HONG KONG: Once considered fertile ground for cost-effective manufacturing ventures, tougher times are descending on Chinese consumer electronics factories, according to sources at this week’s Hong Kong buying fair.

With the exception of LCD and mp3 players, which are in hot demand at present, products on sale to trade buyers at the show were significantly dearer than in the past.

“Almost everything was more expensive, I would say 15 to 30 per cent more so than last year,” Electronics Australasia managing director, Tony Pack, who is attending the buying fair, told Current.com.au.

According to Pack, retailers will need to get used to price increases, rather than decreases, this year.

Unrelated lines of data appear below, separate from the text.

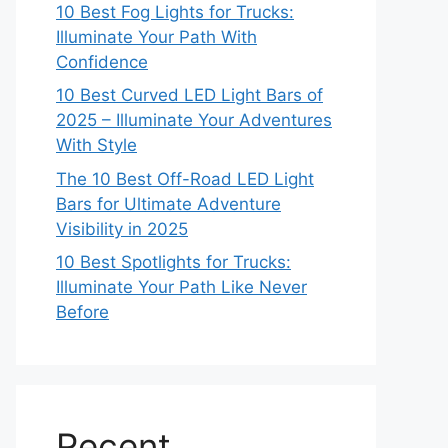
10 Best Fog Lights for Trucks:
Illuminate Your Path With
Confidence
10 Best Curved LED Light Bars of
2025 – Illuminate Your Adventures
With Style
The 10 Best Off-Road LED Light
Bars for Ultimate Adventure
Visibility in 2025
10 Best Spotlights for Trucks:
Illuminate Your Path Like Never
Before
Recent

“The factories are telling us the cost of materials has gone up and exchange rate losses have hit hard in the last six months. This is the first year we’ve seen factories try to lock away deals in RMB currency instead of US dollars, because they want the insurance against changes in the exchange rate,” he said.

The Chinese government last year reduced the export rebate and forced an official wage increase, leading to tougher times for Chinese manufacturers.

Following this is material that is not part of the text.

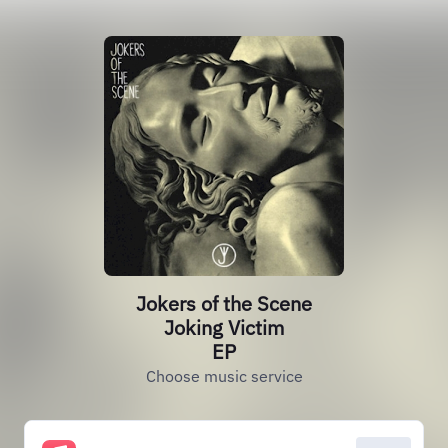
Jokers of the Scene
Joking Victim
EP
Choose music service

Many of China’s factories are also now closing their doors or moving out.

At the Hong Kong fair, Pack observed an increased willingness among factory operators to cut deals and do business at any opportunity.

“At the last show in October, we noticed that people suddenly didn’t have much time for the Australian buyers because the US market was going so well, and they were focusing on the big markets,” he said.

“But when I first started attending these shows, it was the opposite and everyone thought your business was very important. It’s interesting to see now that it has come full circle, and the factories are hungry for business again.

"It’s obvious that everyone is more enthusiastic to meet you."